Word for word, restate the lines of the data below between those holding "колесах Leobert ModuStep" and "teremos que esperar pra ver. A única", inclusive; pictures do not belong in the copy.

::: Input

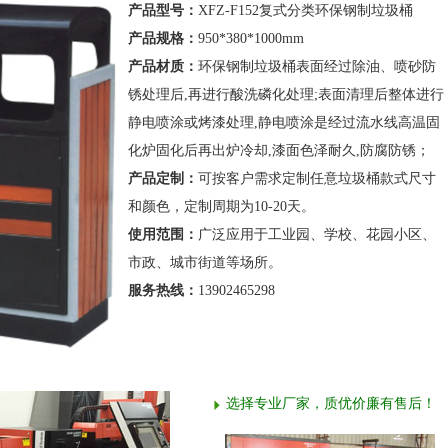
产品型号：
XFZ-F152复式分类环保钢制垃圾桶
产品规格：
950*380*1000mm
产品材质：
环保钢制垃圾桶表面经过除油、喷砂防
锈处理后,再进行酸洗磷化处理;表面清理后整体进行
静电喷涂或烤漆处理,静电喷涂是经过流水线高温固
化炉固化后再出炉冷却,漆面色泽耐久,防腐防锈；
产品定制：
可按客户需求定制任意垃圾桶款式尺寸
和颜色，定制周期为10-20天。
使用范围：
广泛应用于工业园、学校、花园小区、
市政、城市街道等场所。
服务热线：
13902465298
选择专业厂家，质优价廉有售后！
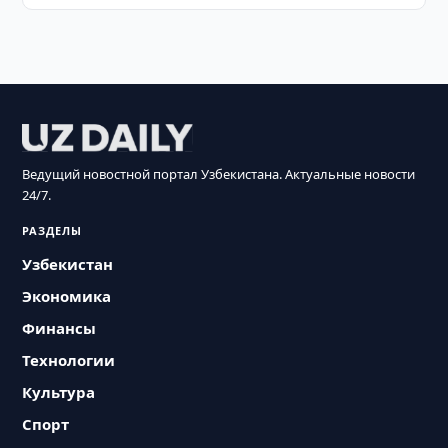
Ведущий новостной портал Узбекистана. Актуальные новости
24/7.
РАЗДЕЛЫ
Узбекистан
Экономика
Финансы
Технологии
Культура
Спорт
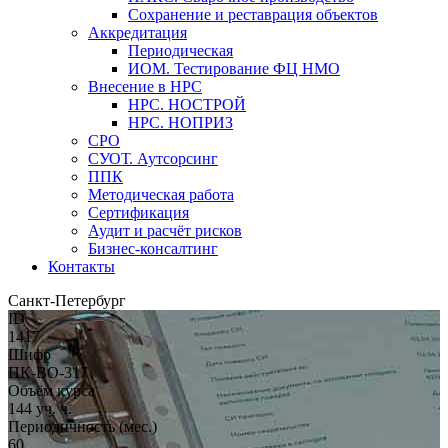
Сохранение и реставрация объектов
Аккредитация
Периодическая
ИОМ. Тестирование ФЦ НМО
Внесение в НРС
НРС. НОСТРОЙ
НРС. НОПРИЗ
СРО
СУОТ. Аутсорсинг
ППК
Методическая работа
Сертификация
Аудит и расчёт рисков
Бизнес-консалтинг
Контакты
Санкт-Петербург
ID
1417
Шифр
ПК-ВО-317
Объём курса
144 уч. ч.
Периодичность (мес.)
60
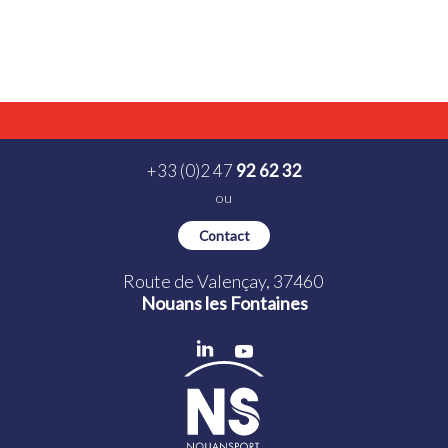
+33 (0)2 47
92 62 32
ou
Contact
Route de Valençay, 37460
Nouans les Fontaines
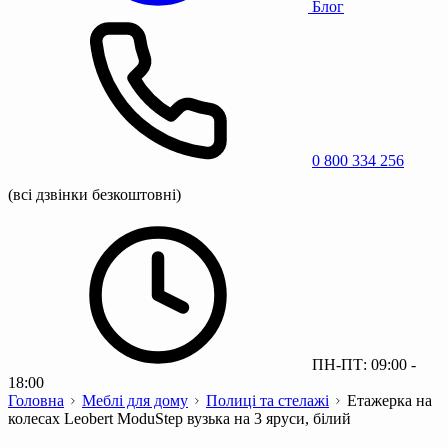
Блог
0 800 334 256
(всі дзвінки безкоштовні)
ПН-ПТ: 09:00 -
18:00
Головна
Меблі для дому
Полиці та стелажі
Етажерка на
колесах Leobert ModuStep вузька на 3 яруси, білий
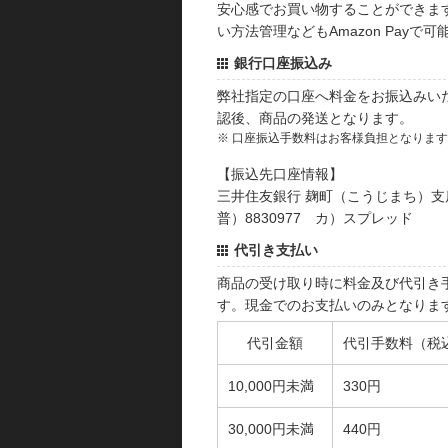
安心感でお買い物することができます
い方法管理などもAmazon Payで可
銀行口座振込み
弊社指定の口座へ料金をお振込みい
認後、商品の発送となります。
※ 口座振込手数料はお客様負担となりま
【振込先口座情報】
三井住友銀行 麹町（こうじまち）支
普）8830977 カ）スプレッド
代引き支払い
商品の受け取り時に料金及び代引き
す。現金でのお支払いのみとなりま
代引金額
代引手数料（税
10,000円未満
330円
30,000円未満
440円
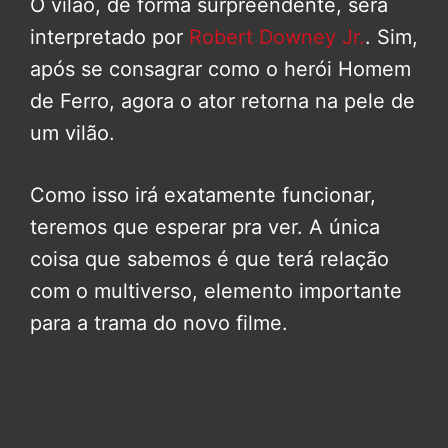
O vilão, de forma surpreendente, será
interpretado por
Robert Downey Jr.
. Sim,
após se consagrar como o herói Homem
de Ferro, agora o ator retorna na pele de
um vilão.
Como isso irá exatamente funcionar,
teremos que esperar pra ver. A única
coisa que sabemos é que terá relação
com o multiverso, elemento importante
para a trama do novo filme.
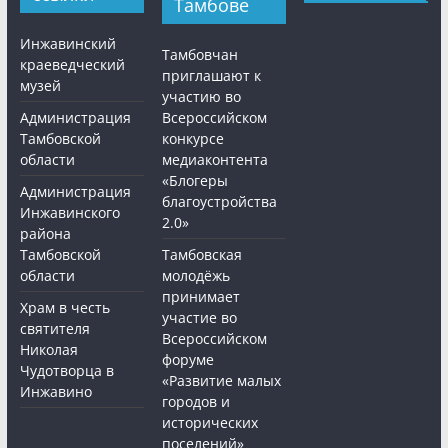
Тамбове
Инжавинский
Тамбовчан
краеведческий
приглашают к
музей
участию во
Администрация
Всероссийском
Тамбовской
конкурсе
области
медиаконтента
«Блогеры
Администрация
благоустройства
Инжавинского
2.0»
района
Тамбовской
Тамбовская
области
молодёжь
принимает
Храм в честь
участие во
святителя
Всероссийском
Николая
форуме
Чудотворца в
«Развитие малых
Инжавино
городов и
исторических
поселений»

::::::

Answer to the problem:
колесах Leobert ModuStep вузька на 3 яруси, білий
安心感でお買い物することができます
い方法管理などもAmazon Payで可
銀行口座振込み
弊社指定の口座へ料金をお振込みい
認後、商品の発送となります。
※ 口座振込手数料はお客様負担となりま
【振込先口座情報】
三井住友銀行 麹町（こうじまち）支
普）8830977 カ）スプレッド
代引き支払い
商品の受け取り時に料金及び代引き
す。現金でのお支払いのみとなりま
代引金額
代引手数料（税
10,000円未満
330円
30,000円未満
440円
O vilão, de forma surpreendente, será
interpretado por
Robert Downey Jr.
. Sim,
após se consagrar como o herói Homem
de Ferro, agora o ator retorna na pele de
um vilão.
Como isso irá exatamente funcionar,
teremos que esperar pra ver. A única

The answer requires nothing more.